Goal of the exercise: Repeat exactly the lines below that lie between the line with "几年前，谁会想到胡歌和杨紫会在同一个剧组合作？" and the line with "评，以前可能会伤心，毕竟小时候嘛，但现在...", counting both of those lines as part of the answer.

Input data:

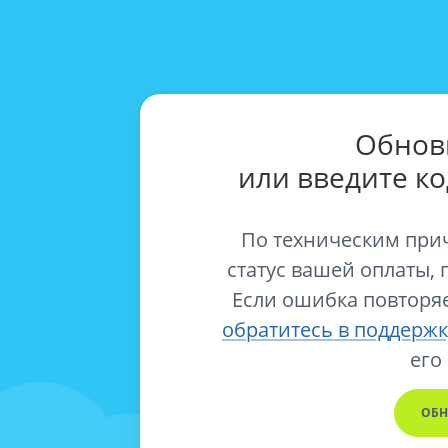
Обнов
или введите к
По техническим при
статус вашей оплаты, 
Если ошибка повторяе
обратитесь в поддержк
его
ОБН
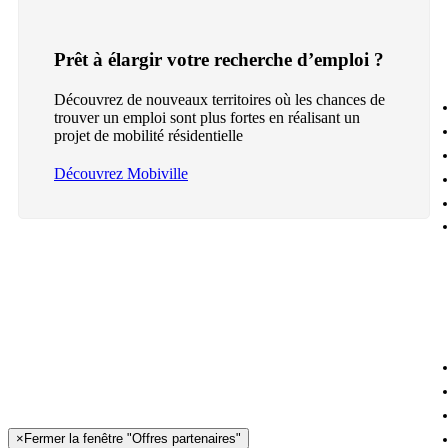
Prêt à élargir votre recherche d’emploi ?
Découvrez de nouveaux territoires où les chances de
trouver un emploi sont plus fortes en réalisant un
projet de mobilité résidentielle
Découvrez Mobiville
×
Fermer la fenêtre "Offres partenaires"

* * *

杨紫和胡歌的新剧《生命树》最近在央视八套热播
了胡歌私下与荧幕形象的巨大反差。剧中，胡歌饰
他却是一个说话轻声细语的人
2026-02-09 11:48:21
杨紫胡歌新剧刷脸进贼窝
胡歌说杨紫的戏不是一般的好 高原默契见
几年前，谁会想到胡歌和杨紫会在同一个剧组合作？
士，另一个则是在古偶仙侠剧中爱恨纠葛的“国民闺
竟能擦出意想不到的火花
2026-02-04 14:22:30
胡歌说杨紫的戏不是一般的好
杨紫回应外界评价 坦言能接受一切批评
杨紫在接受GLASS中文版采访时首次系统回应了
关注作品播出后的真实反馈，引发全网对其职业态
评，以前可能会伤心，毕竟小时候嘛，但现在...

...

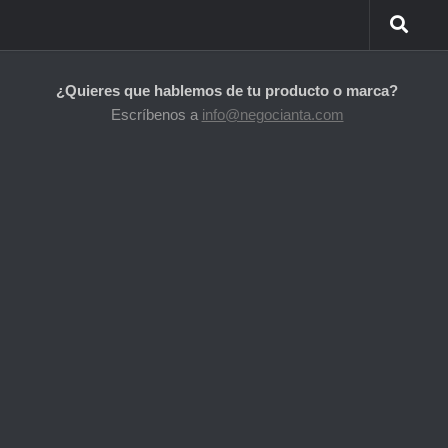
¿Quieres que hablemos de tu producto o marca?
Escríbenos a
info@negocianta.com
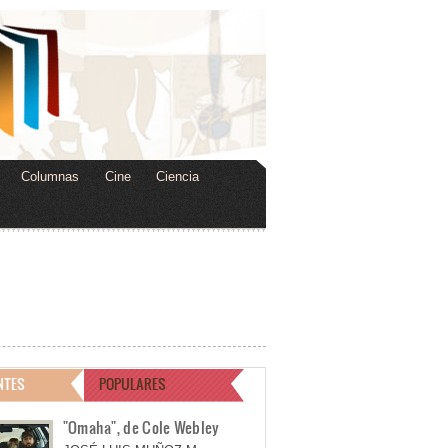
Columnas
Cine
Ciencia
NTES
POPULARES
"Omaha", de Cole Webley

Response to this exercise:
几年前，谁会想到胡歌和杨紫会在同一个剧组合作？
士，另一个则是在古偶仙侠剧中爱恨纠葛的“国民闺
竟能擦出意想不到的火花
2026-02-04 14:22:30
胡歌说杨紫的戏不是一般的好
杨紫回应外界评价 坦言能接受一切批评
杨紫在接受GLASS中文版采访时首次系统回应了
关注作品播出后的真实反馈，引发全网对其职业态
评，以前可能会伤心，毕竟小时候嘛，但现在...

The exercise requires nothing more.